Physical therapy may help with mild cases. Dogs with mild clinical signs of hip dysplasia may be adequately treated with physical therapy, nonsteroidal anti-inflammatory drugs (NSAIDs), hip and joint supplements, and safe exercise. Not only can physical therapy improve range of motion, but it can prevent obesity. Certain large and giant breeds (e.g., golden retrievers, great Danes, rottweilers, saint bernards, labrador retrievers, etc.) are more prone to hip dysplasia. Starting physical therapy and supplementation early can help prevent obesity and improve hind leg strength.
Hip and joint supplementation is recommended in most cases. High-quality hip and joint supplementation can help reduce symptoms and improve bone and muscle health in dogs suffering from hip dysplasia. Certain critical vitamins and minerals like glucosamine sulfate, vitamin C, MSM, Angelica sinensis, and fatty acids have all been shown to improve symptoms, boost quality of life, and help prevent atrophy and bone degeneration in dogs.
How Can You Prevent Dog Hip Displaysia?
If you have a large breed dog — like a German Shepherd — who could develop hip dysplasia (and arthritis to go along with it), there are some things that you can do to give him or her a better life.
- Do not overfeed your dog. The best thing that you can do for your dog is to keep him or her at a healthy weight. Overweight dogs struggle to do many things, especially when they have problems. An overweight dog will put that much more pressure on his or her already damaged hip joints!
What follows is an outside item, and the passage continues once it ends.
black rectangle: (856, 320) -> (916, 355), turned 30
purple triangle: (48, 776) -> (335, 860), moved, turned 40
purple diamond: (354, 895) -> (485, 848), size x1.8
- Feed your puppy a large breed puppy food. This will ensure that your puppy grows at a slower rate so that his or her bones can keep up. If fed regular puppy food, he or she may grow too fast and have more problems in the future.
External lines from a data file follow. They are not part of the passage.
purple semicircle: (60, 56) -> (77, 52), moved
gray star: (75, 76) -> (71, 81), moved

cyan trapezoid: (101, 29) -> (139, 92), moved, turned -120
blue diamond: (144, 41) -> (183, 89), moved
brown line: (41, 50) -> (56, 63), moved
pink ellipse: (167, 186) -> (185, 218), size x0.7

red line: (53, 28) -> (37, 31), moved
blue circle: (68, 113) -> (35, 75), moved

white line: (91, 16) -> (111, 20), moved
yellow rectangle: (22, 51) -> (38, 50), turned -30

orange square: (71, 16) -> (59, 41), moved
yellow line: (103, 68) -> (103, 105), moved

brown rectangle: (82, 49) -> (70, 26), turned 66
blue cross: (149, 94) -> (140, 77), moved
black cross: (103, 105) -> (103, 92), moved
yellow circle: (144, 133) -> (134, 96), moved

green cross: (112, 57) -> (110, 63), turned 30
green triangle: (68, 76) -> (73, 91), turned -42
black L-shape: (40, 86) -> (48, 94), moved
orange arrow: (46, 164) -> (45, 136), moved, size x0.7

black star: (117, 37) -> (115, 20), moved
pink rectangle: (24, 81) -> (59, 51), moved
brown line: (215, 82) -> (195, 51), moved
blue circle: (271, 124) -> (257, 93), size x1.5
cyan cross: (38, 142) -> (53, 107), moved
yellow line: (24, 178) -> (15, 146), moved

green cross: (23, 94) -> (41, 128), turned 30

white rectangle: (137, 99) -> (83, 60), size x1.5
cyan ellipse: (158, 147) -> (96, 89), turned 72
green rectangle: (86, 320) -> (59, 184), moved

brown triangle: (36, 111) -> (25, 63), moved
- Restrict his or her activity. Though you want your puppy to be able to play outside and live a full life, you may need to restrict the activity to a point, especially if he or she has hips that aren't the best.
If you own a large breed dog, you should do whatever you can to keep him or her at a healthy weight. You also need to make sure that you monitor his or her activity. You may also want to have your veterinarian check your dog's hips when spayed or neutered. He or she will be able to feel if there is instability in that joint, which could lead to dysplasia down the line!
Dog Hip Displaysia FAQs
What are the first signs of hip dysplasia in dogs?
The first thing that most people notice is that their dog doesn't get up as easily as he or she used to. Their dog may not want to jump and play like normal, because it hurts.
How long can dogs live with hip dysplasia?
Dogs can live a relatively normal life with hip dysplasia. They may get weaker and weaker in the back end, so their lives may be a little shorter, but they should be able to live a decent life, as long as their owners are willing to help them and are faithful about giving them medications for pain.
Can dog hip dysplasia heal on its own?
Hip dysplasia doesn't heal on its own. However, a dog can live with it, with assistance.